Craving a rich, decadent cheesecake without the hours of baking and cooling? Your Instant Pot is the secret weapon! These Keto Strawberry Cheesecake Bites are unbelievably creamy, perfectly portioned, and bursting with fresh berry flavor. They’re the ultimate guilt-free treat, ready in a fraction of the time it takes to make a traditional cheesecake. Get ready to fall in love with dessert all over again!
Ingredients
• 1 cup (226g) full-fat cream cheese, softened to room temperature
• 3 large eggs, room temperature
• 2 large egg whites, room temperature
• 1 cup (240ml) heavy whipping cream
• 2 tbsp (30g) full-fat plain Greek yogurt
• 3 tbsp (36g) Swerve or other powdered erythritol sweetener
• 3 tbsp (21g) super-fine almond flour
• ½ tsp salt
• 1 tsp vanilla extract (optional)
• 1 cup (150g) fresh strawberries, hulled and finely chopped
• 1 cup (240ml) water, for the Instant Pot
• Shredded coconut, for garnish (optional)
Instructions
1. Directions
2. In a large mixing bowl, use an electric mixer to beat the room temperature eggs, egg whites, and Swerve for 1 minute until frothy.
3. Add the softened cream cheese, heavy whipping cream, Greek yogurt, salt, and optional vanilla extract. Continue to beat on medium speed until the mixture is light, fluffy, and completely smooth.

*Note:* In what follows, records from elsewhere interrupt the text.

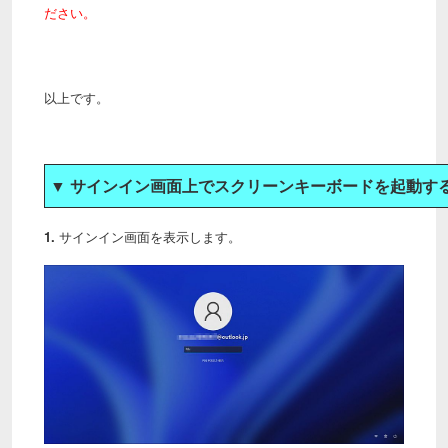
ださい。
以上です。
▼ サインイン画面上でスクリーンキーボードを起動す
1.
サインイン画面を表示します。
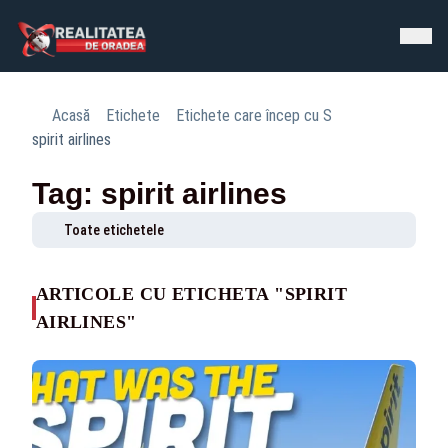
Acasă
Etichete
Etichete care încep cu S
spirit airlines
Tag: spirit airlines
Toate etichetele
ARTICOLE CU ETICHETA "SPIRIT
AIRLINES"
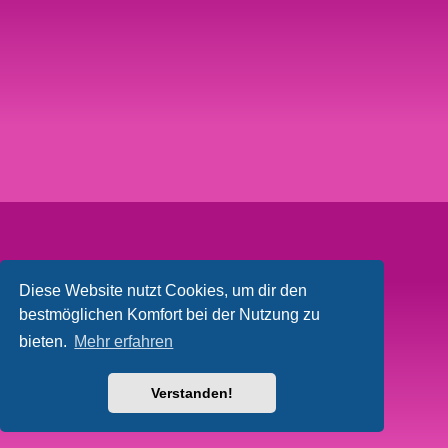
Diese Website nutzt Cookies, um dir den
bestmöglichen Komfort bei der Nutzung zu
bieten.
Mehr erfahren
Verstanden!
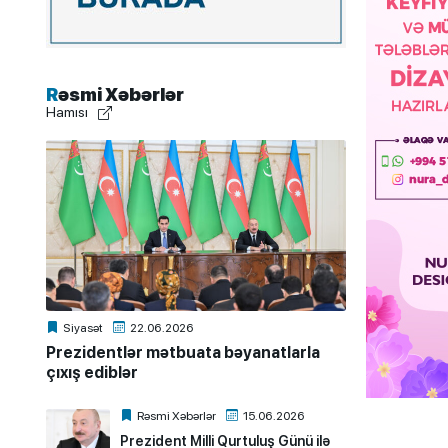
Rəsmi Xəbərlər
Hamısı
Siyasət
22.06.2026
Prezidentlər mətbuata bəyanatlarla
çıxış ediblər
Rəsmi Xəbərlər
15.06.2026
Prezident Milli Qurtuluş Günü ilə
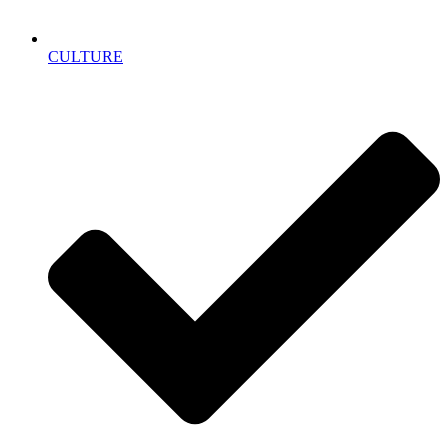
CULTURE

4. Gently fold in the almond flour until just combined, then fold in the chopped strawberries.
5. Divide the cheesecake batter evenly among 6 silicone muffin cups. Place the cups into a round, heat-proof baking dish or pan that fits inside your Instant Pot.
6. Loosely cover the entire baking dish with a piece of aluminum foil to prevent condensation from dripping onto the cheesecakes.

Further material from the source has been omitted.